• THE PROBLEM
Where does the word "atau" show up in the records? Copy every line that holds it.

╭──

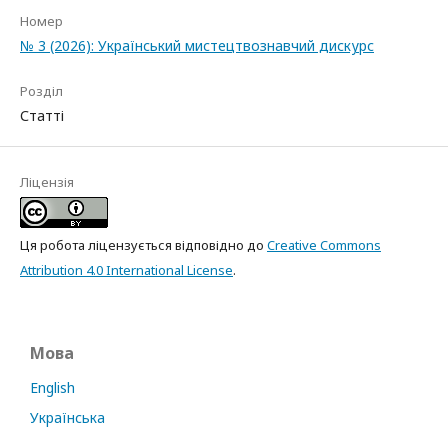
Номер
№ 3 (2026): Український мистецтвознавчий дискурс
Розділ
Статті
Ліцензія
Ця робота ліцензується відповідно до
Creative Commons
Attribution 4.0 International License
.
Мова
English
Українська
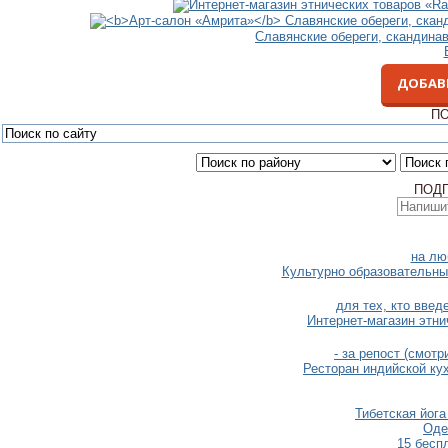
Славянские обереги, скандина
ДОБАВ
ПО
ПОД
на лю
Культурно образовательны
для тех, кто вве
Интернет-магазин этни
- за репост (смот
Ресторан индийской ку
Тибетская йог
Оде
15 бесп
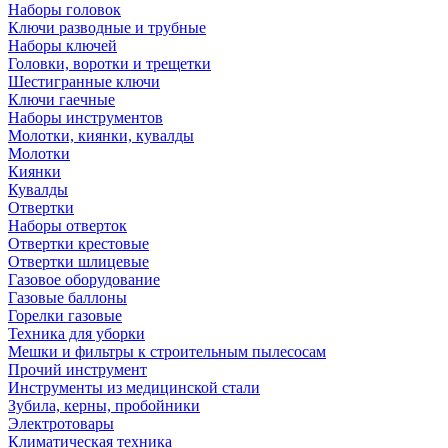
Наборы головок
Ключи разводные и трубные
Наборы ключей
Головки, воротки и трещетки
Шестигранные ключи
Ключи гаечные
Наборы инструментов
Молотки, киянки, кувалды
Молотки
Киянки
Кувалды
Отвертки
Наборы отверток
Отвертки крестовые
Отвертки шлицевые
Газовое оборудование
Газовые баллоны
Горелки газовые
Техника для уборки
Мешки и фильтры к строительным пылесосам
Прочий инструмент
Инструменты из медицинской стали
Зубила, керны, пробойники
Электротовары
Климатическая техника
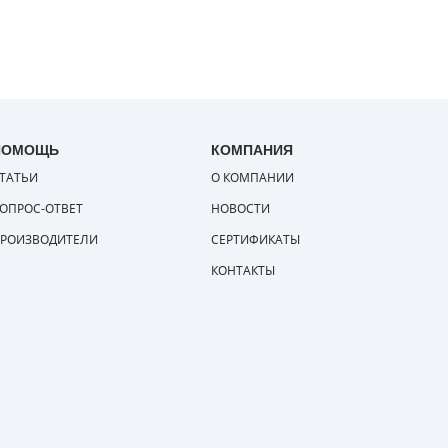
ПОМОЩЬ
КОМПАНИЯ
ТАТЬИ
О КОМПАНИИ
ОПРОС-ОТВЕТ
НОВОСТИ
РОИЗВОДИТЕЛИ
СЕРТИФИКАТЫ
КОНТАКТЫ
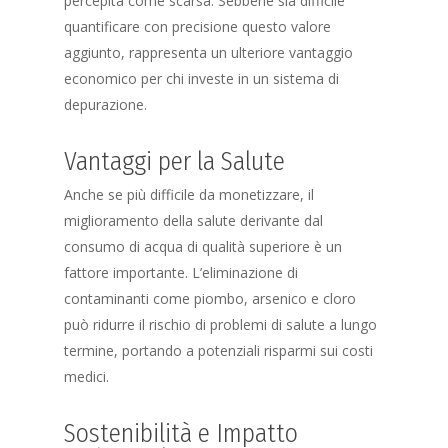
percepita come scarsa. Sebbene sia difficile
quantificare con precisione questo valore
aggiunto, rappresenta un ulteriore vantaggio
economico per chi investe in un sistema di
depurazione.
Vantaggi per la Salute
Anche se più difficile da monetizzare, il
miglioramento della salute derivante dal
consumo di acqua di qualità superiore è un
fattore importante. L’eliminazione di
contaminanti come piombo, arsenico e cloro
può ridurre il rischio di problemi di salute a lungo
termine, portando a potenziali risparmi sui costi
medici.
Sostenibilità e Impatto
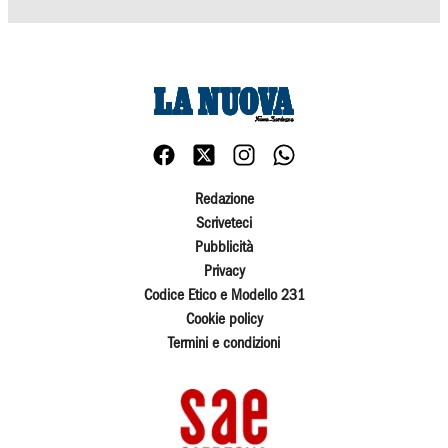
Redazione
Scriveteci
Pubblicità
Privacy
Codice Etico e Modello 231
Cookie policy
Termini e condizioni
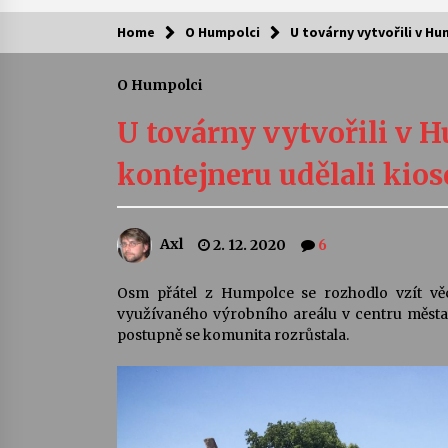
Home
O Humpolci
U továrny vytvořili v H
Kam za kulturou?
O Humpolci
Letní koncerty ve Stromovce: Ars
Camerata a Sukuba Ensemble
U továrny vytvořili v 
4. 8. 2026
kontejneru udělali kio
Pozvánka na integrační festival
Quijotova šedesátka: 28. 7.–1. 8.
2026
Axl
2. 12. 2020
6
28. 7. 2026
Letní koncerty ve Stromovce: Rufu
Osm přátel z Humpolce se rozhodlo vzít vě
Miller
využívaného výrobního areálu v centru města.
22. 7. 2026
postupně se komunita rozrůstala.
Za kulturou kousek za Humpolec. 
Želivě ožije odkaz Josefa Čapka
13. 7. 2026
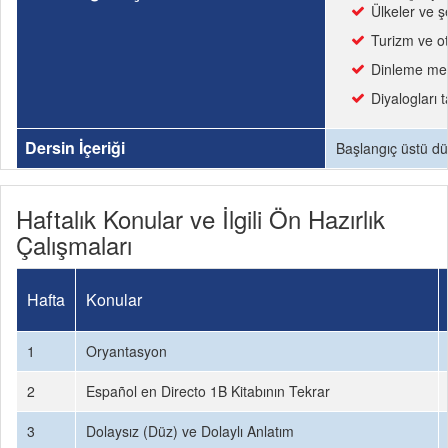
Ülkeler ve ş
Turizm ve ote
Dinleme metin
Diyalogları 
Dersin İçeriği
Başlangıç üstü düz
Haftalık Konular ve İlgili Ön Hazırlık
Çalışmaları
Hafta
Konular
1
Oryantasyon
2
Español en Directo 1B Kitabının Tekrar
3
Dolaysız (Düz) ve Dolaylı Anlatım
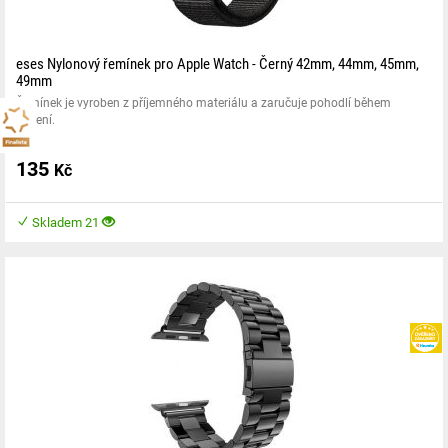
eses Nylonový řemínek pro Apple Watch - Černý 42mm, 44mm, 45mm,
49mm
Řemínek je vyroben z příjemného materiálu a zaručuje pohodlí během
nošení.
135
Kč
Skladem 21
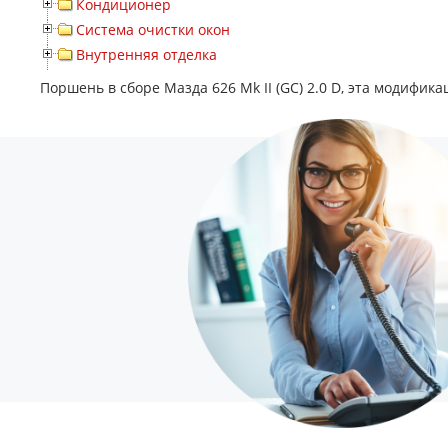
Кондиционер
Система очистки окон
Внутренняя отделка
Поршень в сборе Мазда 626 Mk II (GC) 2.0 D, эта модифика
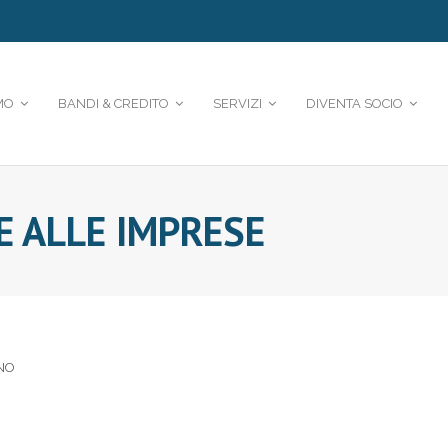
MO
BANDI & CREDITO
SERVIZI
DIVENTA SOCIO
E ALLE IMPRESE
NO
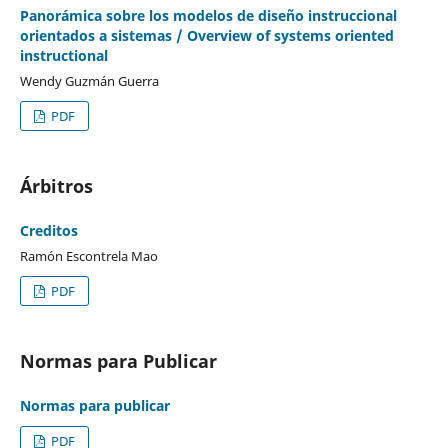
Panorámica sobre los modelos de diseño instruccional
orientados a sistemas / Overview of systems oriented
instructional
Wendy Guzmán Guerra
PDF
Árbitros
Creditos
Ramón Escontrela Mao
PDF
Normas para Publicar
Normas para publicar
PDF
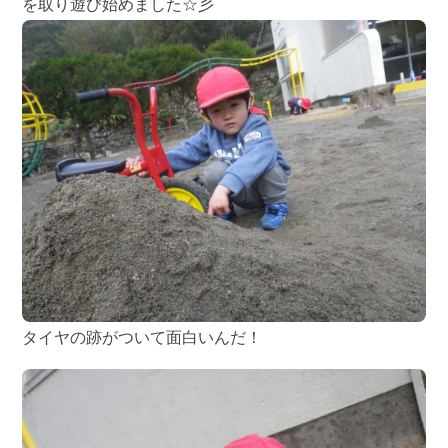
を取り遊び始めました☆彡
タイヤの跡がついて面白いんだ！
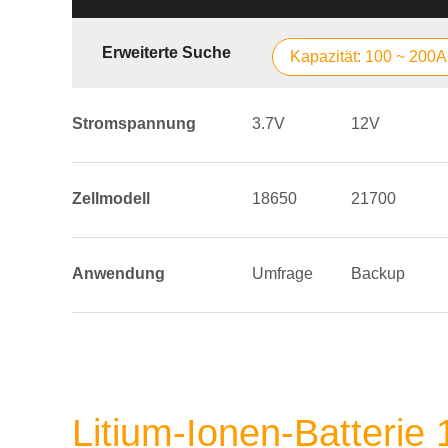
Erweiterte Suche
Kapazität: 100 ~ 200
Stromspannung
3.7V
12V
Zellmodell
18650
21700
Anwendung
Umfrage
Backup
Litium-Ionen-Batteri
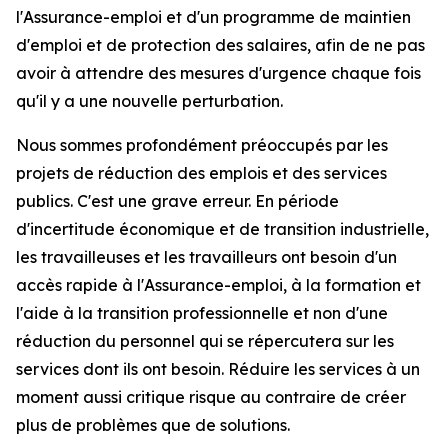
l'Assurance-emploi et d'un programme de maintien
d'emploi et de protection des salaires, afin de ne pas
avoir à attendre des mesures d'urgence chaque fois
qu'il y a une nouvelle perturbation.
Nous sommes profondément préoccupés par les
projets de réduction des emplois et des services
publics. C'est une grave erreur. En période
d'incertitude économique et de transition industrielle,
les travailleuses et les travailleurs ont besoin d'un
accès rapide à l'Assurance-emploi, à la formation et
l'aide à la transition professionnelle et non d'une
réduction du personnel qui se répercutera sur les
services dont ils ont besoin. Réduire les services à un
moment aussi critique risque au contraire de créer
plus de problèmes que de solutions.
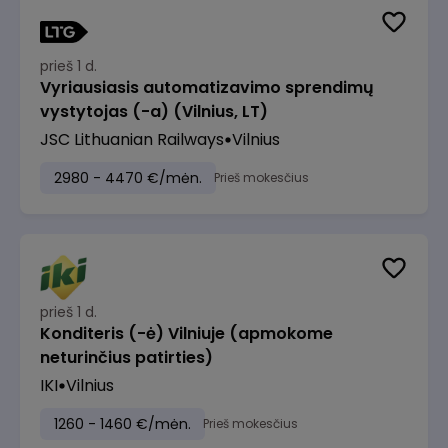
prieš 1 d.
Vyriausiasis automatizavimo sprendimų
vystytojas (-a) (Vilnius, LT)
JSC Lithuanian Railways
Vilnius
2980 - 4470 €/mėn.
Prieš mokesčius
prieš 1 d.
Konditeris (-ė) Vilniuje (apmokome
neturinčius patirties)
IKI
Vilnius
1260 - 1460 €/mėn.
Prieš mokesčius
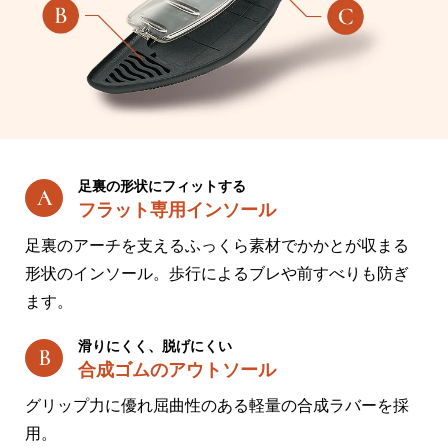
足裏の形状にフィットする
フラット専用インソール
足裏のアーチを支えるふっくら素材でかかとが収まる
形状のインソール。歩行によるブレや前すべりも防ぎ
ます。
滑りにくく、脱げにくい
合成ゴムのアウトソール
グリップ力に優れ屈曲性のある軽量の合成ラバーを採
用。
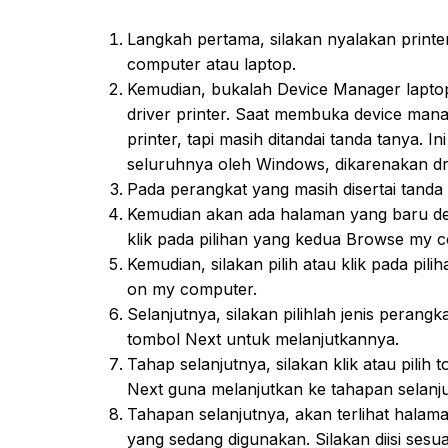
Langkah pertama, silakan nyalakan print
computer atau laptop.
Kemudian, bukalah Device Manager laptop 
driver printer. Saat membuka device mana
printer, tapi masih ditandai tanda tanya. I
seluruhnya oleh Windows, dikarenakan dr
Pada perangkat yang masih disertai tanda t
Kemudian akan ada halaman yang baru de
klik pada pilihan yang kedua Browse my c
Kemudian, silakan pilih atau klik pada pilih
on my computer.
Selanjutnya, silakan pilihlah jenis perangka
tombol Next untuk melanjutkannya.
Tahap selanjutnya, silakan klik atau pilih
Next guna melanjutkan ke tahapan selanju
Tahapan selanjutnya, akan terlihat halam
yang sedang digunakan. Silakan diisi sesua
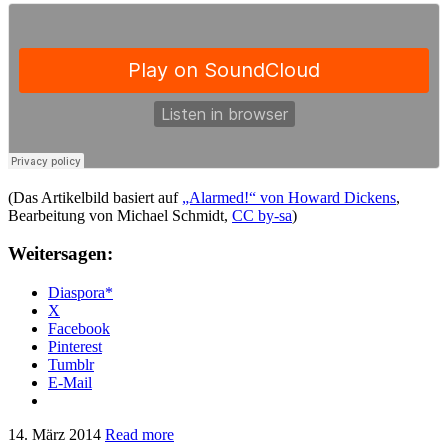
(Das Artikelbild basiert auf
„Alarmed!“ von Howard Dickens
,
Bearbeitung von Michael Schmidt,
CC by-sa
)
Weitersagen:
Diaspora*
X
Facebook
Pinterest
Tumblr
E-Mail
14. März 2014
Read more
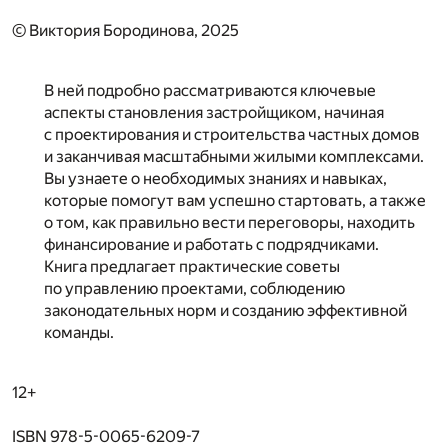
© Виктория Бородинова, 2025
В ней подробно рассматриваются ключевые
аспекты становления застройщиком, начиная
с проектирования и строительства частных домов
и заканчивая масштабными жилыми комплексами.
Вы узнаете о необходимых знаниях и навыках,
которые помогут вам успешно стартовать, а также
о том, как правильно вести переговоры, находить
финансирование и работать с подрядчиками.
Книга предлагает практические советы
по управлению проектами, соблюдению
законодательных норм и созданию эффективной
команды.
12+
ISBN 978-5-0065-6209-7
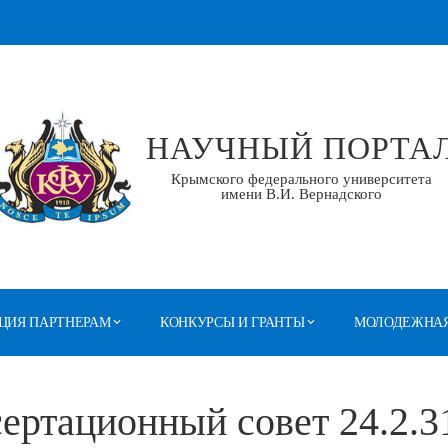
НАУЧНЫЙ ПОРТА
Крымского федерального университета
имени В.И. Вернадского
ЦИЯ ПАРТНЕРАМ
КОНКУРСЫ И ГРАНТЫ
МОЛОДЕЖНАЯ
ертационный совет 24.2.3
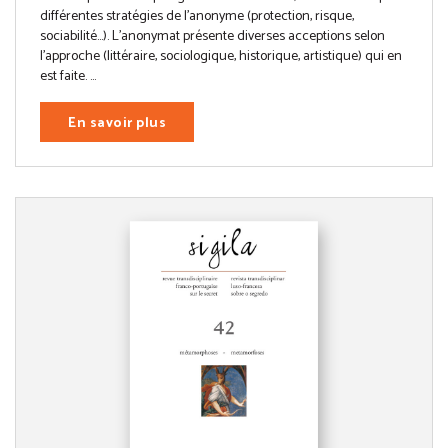
différentes stratégies de l’anonyme (protection, risque,
sociabilité…). L’anonymat présente diverses acceptions selon
l’approche (littéraire, sociologique, historique, artistique) qui en
est faite. ...
En savoir plus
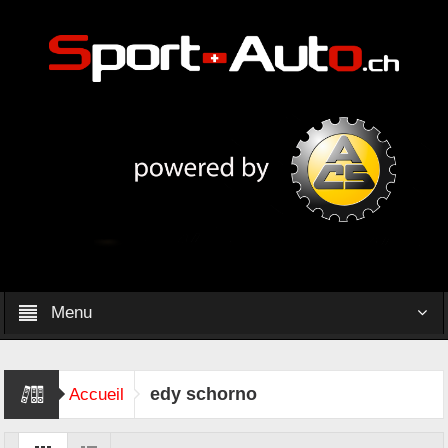
Menu
edy schorno
Accueil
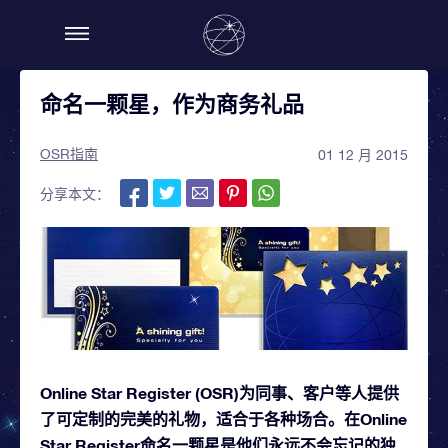
命名一颗星，作为商务礼品
OSR指南
01 12 月 2015
分享本文：
Online Star Register (OSR)为同事、客户等人提供
了可定制的完美的礼物，适合于各种场合。在Online
Star Register命名一颗星是他们永远不会忘记的独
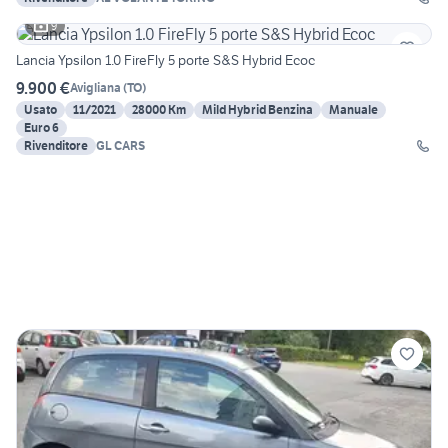
9
Lancia Ypsilon 1.0 FireFly 5 porte S&S Hybrid Ecoc
9.900 €
Avigliana
(
TO
)
Usato
11/2021
28000 Km
Mild Hybrid Benzina
Manuale
Euro 6
Rivenditore
GL CARS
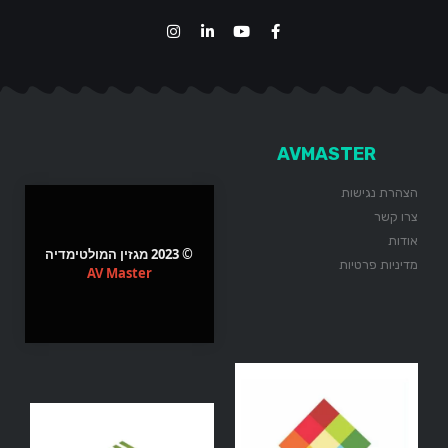
AVMASTER
הצהרת נגישות
צרו קשר
אודות
© 2023 מגזין המולטימדיה
מדיניות פרטיות
AV Master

╰──

• EXPECTED ANSWER
computer atau laptop.
Kemudian, silakan pilih atau klik pada pilih
Tahap selanjutnya, silakan klik atau pilih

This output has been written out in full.